How to Get Visibility on Google AI Overviews (and AI Mode)

10 min read

May 29, 2026 5:51:07 AM

Google AI Overviews and AI Mode now sit on top of more searches than ever, both powered — since January 2026 — by Gemini 3, with Gemini 3.5 Flash rolling in at I/O 2026 as the new default. The mechanics have moved on. The advice has not. Most of what you'll read about "ranking in AI Overviews" is recycled SEO playbook with a new label.

This guide is built on something narrower: peer-reviewed papers, sentence-level reverse-engineering of Google's own citation URLs, Google's published documentation and patents, and the largest independent citation analyses we could find. Every external statistic is anchor-linked to the primary source.

The short version: AI Overviews are not a re-ranking of organic results. They are the output of a separate retrieval-and-synthesis pipeline that fans your query out into sub-questions, pulls a budget of roughly 2,000 words of "grounding" content across multiple sources, and stitches answers from sentence-level fragments. Ranking #1 helps. It is no longer enough — and in plenty of verticals, it isn't even necessary.

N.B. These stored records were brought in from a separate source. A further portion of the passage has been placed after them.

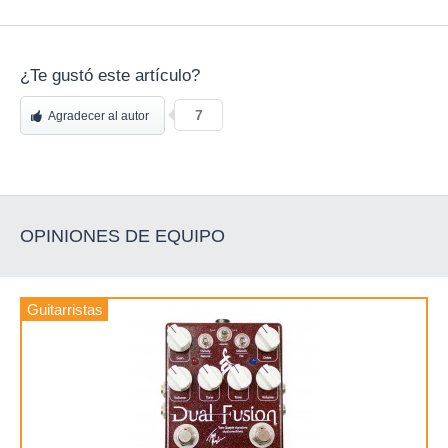
¿Te gustó este artículo?
7
Agradecer al autor
OPINIONES DE EQUIPO
Guitarristas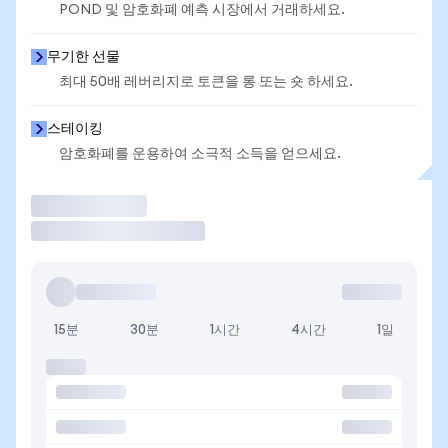
POND 및 암호화폐 예측 시장에서 거래하세요.
무기한 선물
최대 50배 레버리지로 토큰을 롱 또는 숏 하세요.
스테이킹
암호화폐를 운용하여 소극적 소득을 얻으세요.
거래
15분
30분
1시간
4시간
1일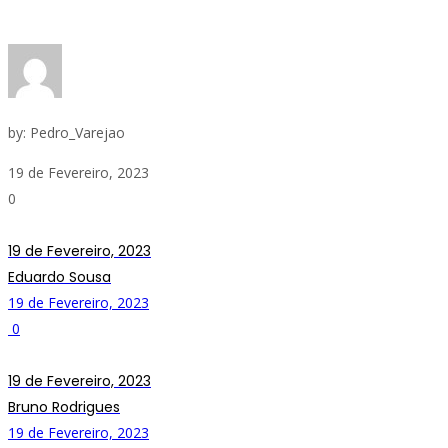
by:
Pedro_Varejao
19 de Fevereiro, 2023
0
19 de Fevereiro, 2023
Eduardo Sousa
19 de Fevereiro, 2023
0
19 de Fevereiro, 2023
Bruno Rodrigues
19 de Fevereiro, 2023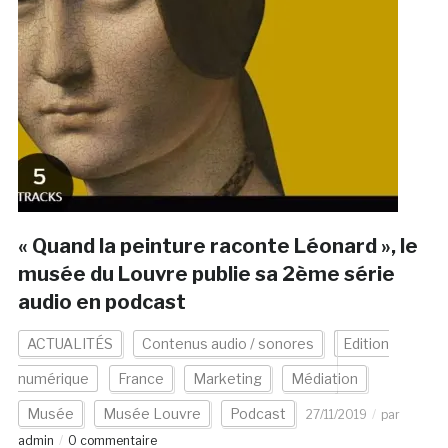
« Quand la peinture raconte Léonard », le
musée du Louvre publie sa 2ème série
audio en podcast
ACTUALITÉS
Contenus audio / sonores
Edition
numérique
France
Marketing
Médiation
Musée
Musée Louvre
Podcast
27/11/2019
par
admin
0 commentaire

How AI Overviews actually generate an answer

Google has been more transparent about this than most people realise. Its official Search Central documentation confirms the query fan-out technique used by both AI Overviews and AI Mode:

"Both AI Overviews and AI Mode may use a 'query fan-out' technique — issuing multiple related searches across subtopics and data sources — to develop a response."

The mechanics line up almost exactly with Google's own generative summaries patent (US11769017B1), filed in 2023 and granted in late 2024. The patent describes the pipeline in four moves: receive the query, select a set of search result documents responsive to it, process the snippets of those documents through an LLM, and generate the summary. Independent researchers have since stress-tested this stack and added significant new detail.

In particular, Dan Petrovic's December 2025 grounding chunks study at DEJAN analysed 7,060 queries with three or more sources and 883,262 grounding snippets. The findings put hard numbers on what was previously hand-waving:

Each query has a roughly 2,000-word grounding budget total, distributed across sources by relevance rank. The budget is "remarkably consistent regardless of how many sources are used or how long the individual pages are."
The average grounding chunk Google extracts from a page is 15.5 words.
Being the #1-ranked source earns roughly 2× the grounding allocation of being #5.
Cosine similarity between the extracted snippet and the full source page averages 0.916 — the snippet captures ~91.6% of the source's meaning.

In other words: Google isn't reading your page. It's clipping a roughly 15-word chunk out of it, and giving that chunk a fixed share of a tight word budget. Your job is to make sure the cleanest, most-quotable 15-word chunk for the sub-query Google is asking is sitting somewhere on your page where the model can find it.

Ranking still matters — just less, and unevenly

The biggest debate in the AI Overview literature in 2026 is whether organic rankings drive citations. Two of the strongest first-party studies look like they contradict each other. They don't, once you read them carefully.

Ahrefs analysed 863,000 SERPs and ~4 million AI Overview URLs in March 2026 and found that the overlap between AI Overview citations and the top-10 organic results had collapsed:

"Only 38% of pages cited in AI Overviews also rank in the top 10 — down from 76% in July 2025."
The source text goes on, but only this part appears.